Living on site during the work

If you plan to stay in your home during the renovation, the holiday often hits at the worst time: openings gaping during a heat wave, air conditioning down, dust building up. Discuss the fallback plan with your renovator before signing the contract.

How to plan around the holiday

A few simple rules that apply to most residential projects.

Quotes and signing: three to six months ahead. If you want a summer start, compare contractor quotes by March or April at the latest. Strong renovators book up from January for the summer season, and many stop accepting new contracts by May.

Contracts: spell out the closure. Your renovation contract should explicitly name the summer and winter shutdown dates. The standard clause extends execution deadlines by the number of business days lost during the holiday. Without it, disputes can arise over who pays for the delay.

Material orders: add 3 to 4 weeks. For any component with a lead time over 4 weeks (cabinets, windows, countertops, doors), place the order before the end of June if you want it before the holiday, or accept a late-August delivery if the order falls in July.

Backup plan for at-risk work. Roofing, foundation work and exterior tasks that cannot wait for fall weather must be finished before July 19 or pushed past August 1. Do not start a roofing project on July 10 expecting to wrap it before the holiday.

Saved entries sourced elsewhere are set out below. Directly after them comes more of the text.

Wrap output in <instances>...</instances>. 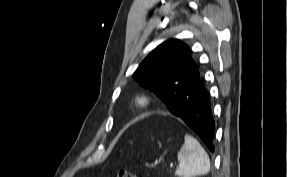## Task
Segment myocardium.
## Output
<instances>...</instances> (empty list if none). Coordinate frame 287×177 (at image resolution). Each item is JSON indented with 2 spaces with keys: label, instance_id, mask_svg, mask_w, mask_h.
<instances>
[{
  "label": "myocardium",
  "instance_id": "obj_1",
  "mask_svg": "<svg viewBox=\"0 0 287 177\" xmlns=\"http://www.w3.org/2000/svg\"><path fill=\"white\" fill-rule=\"evenodd\" d=\"M154 103V98L152 94L149 92L143 91L136 94L132 100V107L136 111L142 112L149 107H151Z\"/></svg>",
  "mask_w": 287,
  "mask_h": 177
}]
</instances>
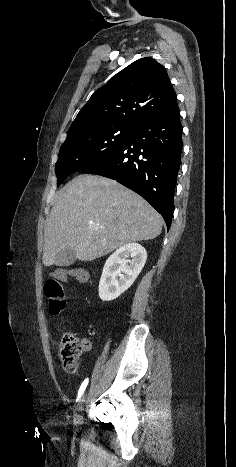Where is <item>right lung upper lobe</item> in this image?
Returning a JSON list of instances; mask_svg holds the SVG:
<instances>
[{
  "label": "right lung upper lobe",
  "mask_w": 236,
  "mask_h": 467,
  "mask_svg": "<svg viewBox=\"0 0 236 467\" xmlns=\"http://www.w3.org/2000/svg\"><path fill=\"white\" fill-rule=\"evenodd\" d=\"M176 104L177 95L165 68L145 57L121 70L92 94L68 135L114 125L137 128Z\"/></svg>",
  "instance_id": "right-lung-upper-lobe-1"
}]
</instances>
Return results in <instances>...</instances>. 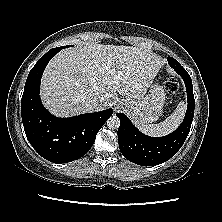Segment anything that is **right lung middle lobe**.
I'll return each instance as SVG.
<instances>
[{"label": "right lung middle lobe", "mask_w": 222, "mask_h": 222, "mask_svg": "<svg viewBox=\"0 0 222 222\" xmlns=\"http://www.w3.org/2000/svg\"><path fill=\"white\" fill-rule=\"evenodd\" d=\"M67 47H70V46H62V47H58V48H56V49L61 50V49L67 48Z\"/></svg>", "instance_id": "obj_1"}]
</instances>
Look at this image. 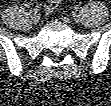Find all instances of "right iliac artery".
Wrapping results in <instances>:
<instances>
[{"label":"right iliac artery","instance_id":"1","mask_svg":"<svg viewBox=\"0 0 111 106\" xmlns=\"http://www.w3.org/2000/svg\"><path fill=\"white\" fill-rule=\"evenodd\" d=\"M40 11V7L36 6L34 9H33V12L36 14Z\"/></svg>","mask_w":111,"mask_h":106}]
</instances>
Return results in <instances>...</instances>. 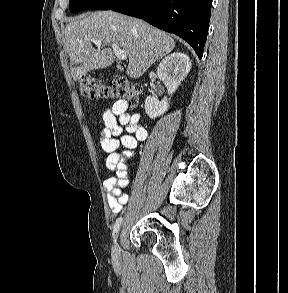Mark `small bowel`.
<instances>
[{
  "label": "small bowel",
  "mask_w": 288,
  "mask_h": 293,
  "mask_svg": "<svg viewBox=\"0 0 288 293\" xmlns=\"http://www.w3.org/2000/svg\"><path fill=\"white\" fill-rule=\"evenodd\" d=\"M147 136L146 128L140 123V115L130 114L126 101L119 100L104 112L100 145L108 155L106 166L114 175L103 182V187L114 214L128 202V196L123 192L128 184L127 169L138 142L146 140ZM120 146L124 148L121 153L117 152Z\"/></svg>",
  "instance_id": "small-bowel-1"
}]
</instances>
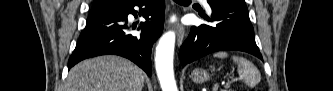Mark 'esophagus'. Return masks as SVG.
<instances>
[{"label":"esophagus","instance_id":"esophagus-1","mask_svg":"<svg viewBox=\"0 0 333 91\" xmlns=\"http://www.w3.org/2000/svg\"><path fill=\"white\" fill-rule=\"evenodd\" d=\"M175 28H176V31H177V44H178V46H181V44L183 42L185 30H184L183 25L180 24V23H176Z\"/></svg>","mask_w":333,"mask_h":91}]
</instances>
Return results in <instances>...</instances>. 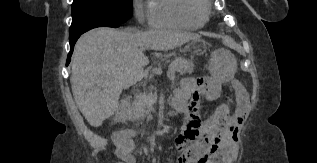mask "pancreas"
<instances>
[{
    "instance_id": "cf45deb5",
    "label": "pancreas",
    "mask_w": 317,
    "mask_h": 163,
    "mask_svg": "<svg viewBox=\"0 0 317 163\" xmlns=\"http://www.w3.org/2000/svg\"><path fill=\"white\" fill-rule=\"evenodd\" d=\"M195 65L192 61L183 57H177L170 64L169 69L178 71L181 74H191ZM157 96L152 92H143L134 98V101L130 105L125 119L137 124L141 123L145 118L147 121L152 119L151 112H154V105L156 104Z\"/></svg>"
}]
</instances>
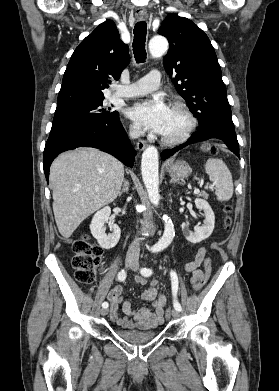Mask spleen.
<instances>
[{
    "label": "spleen",
    "mask_w": 279,
    "mask_h": 391,
    "mask_svg": "<svg viewBox=\"0 0 279 391\" xmlns=\"http://www.w3.org/2000/svg\"><path fill=\"white\" fill-rule=\"evenodd\" d=\"M210 181L215 185V194L219 201H228L233 195L231 172L221 159L210 158L204 165Z\"/></svg>",
    "instance_id": "3e777b00"
}]
</instances>
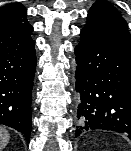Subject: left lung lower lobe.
Masks as SVG:
<instances>
[{"mask_svg": "<svg viewBox=\"0 0 131 151\" xmlns=\"http://www.w3.org/2000/svg\"><path fill=\"white\" fill-rule=\"evenodd\" d=\"M80 36L75 46L79 95L75 137L104 130L131 140V55Z\"/></svg>", "mask_w": 131, "mask_h": 151, "instance_id": "1", "label": "left lung lower lobe"}]
</instances>
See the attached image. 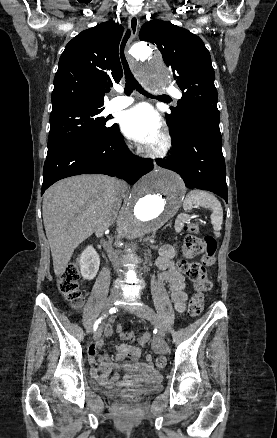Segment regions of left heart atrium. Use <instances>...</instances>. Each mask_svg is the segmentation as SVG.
Masks as SVG:
<instances>
[{
	"label": "left heart atrium",
	"mask_w": 277,
	"mask_h": 438,
	"mask_svg": "<svg viewBox=\"0 0 277 438\" xmlns=\"http://www.w3.org/2000/svg\"><path fill=\"white\" fill-rule=\"evenodd\" d=\"M123 133L151 149L162 134V121L148 104H140L124 112L120 118Z\"/></svg>",
	"instance_id": "39dd6f15"
}]
</instances>
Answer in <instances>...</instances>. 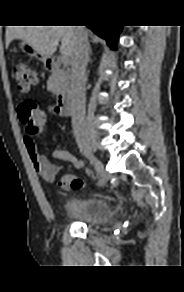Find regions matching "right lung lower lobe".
<instances>
[{"label":"right lung lower lobe","mask_w":184,"mask_h":292,"mask_svg":"<svg viewBox=\"0 0 184 292\" xmlns=\"http://www.w3.org/2000/svg\"><path fill=\"white\" fill-rule=\"evenodd\" d=\"M87 27H89L95 34L105 39L111 48L116 47L121 30L119 26L90 24Z\"/></svg>","instance_id":"right-lung-lower-lobe-1"}]
</instances>
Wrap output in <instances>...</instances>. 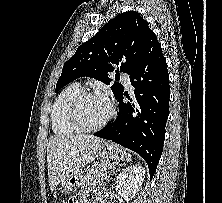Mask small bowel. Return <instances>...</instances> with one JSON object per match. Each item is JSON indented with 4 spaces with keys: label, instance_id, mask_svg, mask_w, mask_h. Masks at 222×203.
Instances as JSON below:
<instances>
[{
    "label": "small bowel",
    "instance_id": "obj_1",
    "mask_svg": "<svg viewBox=\"0 0 222 203\" xmlns=\"http://www.w3.org/2000/svg\"><path fill=\"white\" fill-rule=\"evenodd\" d=\"M70 202H72V201H70ZM72 203H75V202H72ZM76 203H78V202H76ZM81 203H89V202H87V201H84V202H81Z\"/></svg>",
    "mask_w": 222,
    "mask_h": 203
}]
</instances>
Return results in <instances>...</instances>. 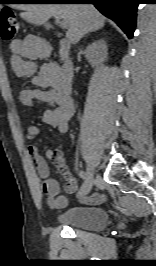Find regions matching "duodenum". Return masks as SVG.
<instances>
[{
    "label": "duodenum",
    "instance_id": "obj_1",
    "mask_svg": "<svg viewBox=\"0 0 156 266\" xmlns=\"http://www.w3.org/2000/svg\"><path fill=\"white\" fill-rule=\"evenodd\" d=\"M41 50L48 54L50 47L46 44L42 45ZM70 42L66 38H60L59 52L63 56L64 61L59 69V78L64 87L70 89L73 79V64L69 59Z\"/></svg>",
    "mask_w": 156,
    "mask_h": 266
}]
</instances>
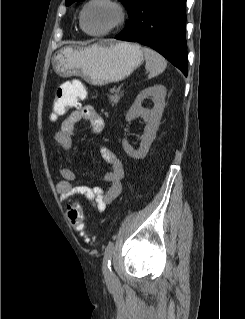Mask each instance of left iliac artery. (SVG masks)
Segmentation results:
<instances>
[{
  "mask_svg": "<svg viewBox=\"0 0 245 319\" xmlns=\"http://www.w3.org/2000/svg\"><path fill=\"white\" fill-rule=\"evenodd\" d=\"M113 250H114V243L110 241L105 249V254L103 259V274L108 279L115 278L111 269V259L113 255Z\"/></svg>",
  "mask_w": 245,
  "mask_h": 319,
  "instance_id": "left-iliac-artery-1",
  "label": "left iliac artery"
}]
</instances>
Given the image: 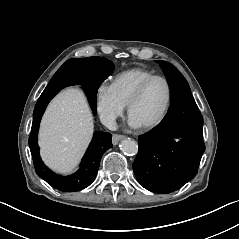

The July 1 to 19 window. This is the riskiest stretch to launch a new project: barely three weeks before shutdown, rarely enough to close out anything substantial. Better used for finishing a project already underway, or for short jobs (painting, flooring, finish work) that wrap in fewer than ten business days.

Overhead flat lay of a planning calendar, rolled architectural plans, coffee mug and pencil on a light wood table, soft natural window light

If you are looking for a general contractor or a home renovator for a summer project, start the process in early spring. Serious contractors often turn down new contracts from May or June onward to respect their summer schedule.

Frequently Asked Questions

Will my residential renovator really be closed during the construction holiday?

If your renovator is a contractor subject to the CCQ with employees holding competency certificates, yes, the site will be closed from July 19 to August 1, 2026. A handful of small finishing jobs may continue if the renovator works alone and is not covered by Bill R-20, but that is the exception.

Can I do the work myself during the holiday?

Yes. A homeowner who performs work on their own residence (owner-builder) is not subject to the CCQ and can paint, lay flooring or build a deck during the holiday. Municipal permits and the Quebec Construction Code still apply.

Are stores like Rona, Home Depot or Patrick Morin closed?

No. Big-box hardware stores stay open and often run some of their biggest sales of the year at that time. That said, some specialty suppliers (custom kitchens, high-end windows, stone countertops) close their production shops, so fabrication lead times stretch.

If my project runs late, who pays for the shutdown extension?

In theory, the mandatory closure is known in advance and the contract should account for the schedule shift. In practice, read the contract: some renovators charge mobilization and demobilization fees (to secure the site and restart it), others absorb the cost. Clarify this at signing, especially for any project that straddles July.

Is the construction holiday mandatory everywhere in Canada?

No. The construction holiday is a Quebec-specific arrangement, framed by Bill R-20 and provincial collective agreements. Elsewhere in Canada, sites run normally through July, with individual vacation taken by employee.

How do I check the official dates for a given year?

The CCQ publishes its industry calendar every year. The reference page is ccq.org/en/avantages-sociaux/dates-conges-vacances. That is the source to check before planning a project that overlaps the critical periods.

Does a winter renovation escape the holiday?

Only partly. The winter holiday also runs two weeks (December 20 to January 2, 2027) and cuts the calendar just before the January restart. For an interior project that can run through winter, aim for a September-October start or a January restart rather than letting the timeline straddle December.